** Provided entries follows **
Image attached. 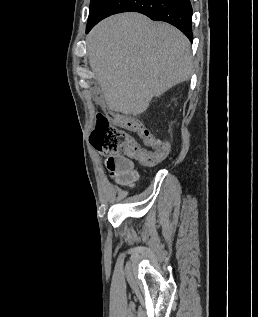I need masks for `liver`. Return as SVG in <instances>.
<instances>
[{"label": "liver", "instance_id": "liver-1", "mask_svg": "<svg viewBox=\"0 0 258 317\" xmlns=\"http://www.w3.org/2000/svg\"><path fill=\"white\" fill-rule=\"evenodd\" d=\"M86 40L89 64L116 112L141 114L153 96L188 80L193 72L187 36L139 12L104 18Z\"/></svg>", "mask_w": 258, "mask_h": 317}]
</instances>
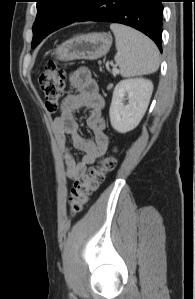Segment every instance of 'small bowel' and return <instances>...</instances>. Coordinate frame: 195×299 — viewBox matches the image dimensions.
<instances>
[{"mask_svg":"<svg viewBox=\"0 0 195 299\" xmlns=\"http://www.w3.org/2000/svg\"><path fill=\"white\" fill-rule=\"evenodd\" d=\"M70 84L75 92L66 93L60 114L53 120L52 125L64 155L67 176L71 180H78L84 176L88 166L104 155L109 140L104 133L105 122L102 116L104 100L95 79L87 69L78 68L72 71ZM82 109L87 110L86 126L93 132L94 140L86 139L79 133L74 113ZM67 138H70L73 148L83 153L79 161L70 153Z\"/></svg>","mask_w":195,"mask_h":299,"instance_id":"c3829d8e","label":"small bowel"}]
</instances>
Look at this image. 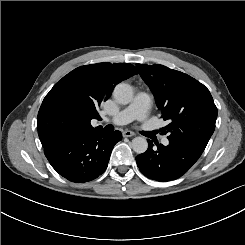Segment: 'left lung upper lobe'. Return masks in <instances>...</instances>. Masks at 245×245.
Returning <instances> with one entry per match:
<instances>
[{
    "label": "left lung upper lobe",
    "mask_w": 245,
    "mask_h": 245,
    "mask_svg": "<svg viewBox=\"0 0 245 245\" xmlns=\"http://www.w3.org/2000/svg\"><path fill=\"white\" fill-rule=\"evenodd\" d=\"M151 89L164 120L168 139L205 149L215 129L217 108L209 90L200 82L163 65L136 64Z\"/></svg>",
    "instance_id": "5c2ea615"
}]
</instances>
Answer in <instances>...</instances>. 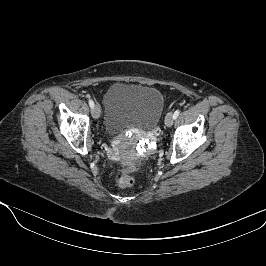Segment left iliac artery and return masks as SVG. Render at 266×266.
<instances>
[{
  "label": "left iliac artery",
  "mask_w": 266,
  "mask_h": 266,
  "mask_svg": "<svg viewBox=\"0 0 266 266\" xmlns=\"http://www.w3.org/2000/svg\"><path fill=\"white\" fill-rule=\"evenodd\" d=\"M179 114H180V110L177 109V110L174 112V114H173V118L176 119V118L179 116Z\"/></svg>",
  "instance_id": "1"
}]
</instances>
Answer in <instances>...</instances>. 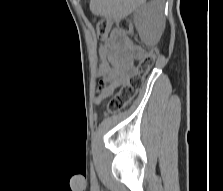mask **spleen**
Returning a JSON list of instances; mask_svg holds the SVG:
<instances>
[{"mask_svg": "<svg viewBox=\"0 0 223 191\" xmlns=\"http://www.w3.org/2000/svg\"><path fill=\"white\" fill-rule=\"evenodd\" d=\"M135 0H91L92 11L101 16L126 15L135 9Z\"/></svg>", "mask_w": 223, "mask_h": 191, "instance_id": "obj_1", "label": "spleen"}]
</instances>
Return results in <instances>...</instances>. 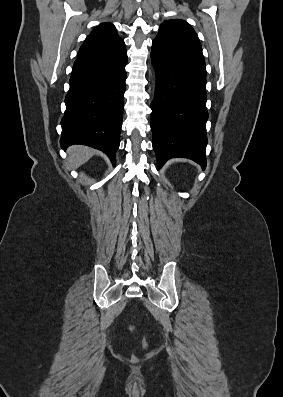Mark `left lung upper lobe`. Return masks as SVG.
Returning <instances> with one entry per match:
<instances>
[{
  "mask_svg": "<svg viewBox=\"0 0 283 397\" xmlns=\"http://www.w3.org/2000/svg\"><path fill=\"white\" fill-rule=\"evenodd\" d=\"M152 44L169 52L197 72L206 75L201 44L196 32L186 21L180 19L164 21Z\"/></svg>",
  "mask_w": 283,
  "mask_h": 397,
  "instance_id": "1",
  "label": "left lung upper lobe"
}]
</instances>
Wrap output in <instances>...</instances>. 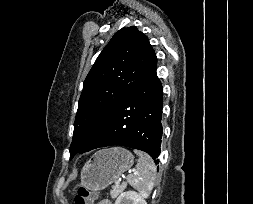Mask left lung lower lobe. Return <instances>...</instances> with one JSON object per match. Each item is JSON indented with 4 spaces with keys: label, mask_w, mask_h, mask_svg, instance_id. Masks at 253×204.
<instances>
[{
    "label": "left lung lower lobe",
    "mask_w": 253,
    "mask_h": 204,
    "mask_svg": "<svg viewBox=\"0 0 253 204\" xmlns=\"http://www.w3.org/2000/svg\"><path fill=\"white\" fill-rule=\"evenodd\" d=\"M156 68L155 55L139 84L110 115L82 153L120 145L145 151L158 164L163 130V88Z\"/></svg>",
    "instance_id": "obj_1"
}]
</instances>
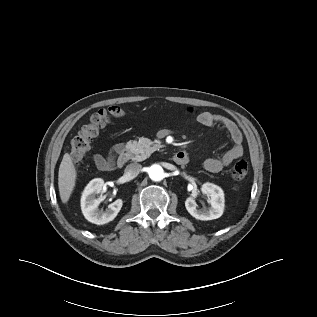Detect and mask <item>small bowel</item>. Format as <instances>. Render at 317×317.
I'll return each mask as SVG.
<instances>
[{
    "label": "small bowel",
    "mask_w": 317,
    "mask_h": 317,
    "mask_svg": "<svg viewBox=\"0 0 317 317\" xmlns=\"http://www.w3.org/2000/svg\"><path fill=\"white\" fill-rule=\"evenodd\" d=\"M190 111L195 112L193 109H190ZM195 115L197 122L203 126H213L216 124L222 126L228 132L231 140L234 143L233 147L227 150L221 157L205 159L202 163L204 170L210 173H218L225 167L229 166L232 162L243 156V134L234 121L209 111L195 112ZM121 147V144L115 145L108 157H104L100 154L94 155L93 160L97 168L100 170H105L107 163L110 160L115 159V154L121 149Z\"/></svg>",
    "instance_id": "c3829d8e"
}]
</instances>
** End of Provided entries **
### Description of the task
The line containing "Detect and mask" marks the start: set down exactly that line and every line after it through the last line of the data, without any pictures.

### Answer
Detect and mask <item>small bowel</item>. Format as <instances>. Render at 317×317.
I'll return each mask as SVG.
<instances>
[{
    "label": "small bowel",
    "mask_w": 317,
    "mask_h": 317,
    "mask_svg": "<svg viewBox=\"0 0 317 317\" xmlns=\"http://www.w3.org/2000/svg\"><path fill=\"white\" fill-rule=\"evenodd\" d=\"M190 111L195 112L193 109H190ZM195 115L197 122L203 126H213L216 124L222 126L228 132L231 140L234 143L233 147L227 150L221 157L205 159L202 163L204 170L210 173H218L225 167L229 166L232 162L243 156V134L234 121L209 111L195 112ZM121 147V144L115 145L108 157H104L100 154L94 155L93 160L97 168L100 170H105L107 163L110 160L115 159V154L121 149Z\"/></svg>",
    "instance_id": "c3829d8e"
}]
</instances>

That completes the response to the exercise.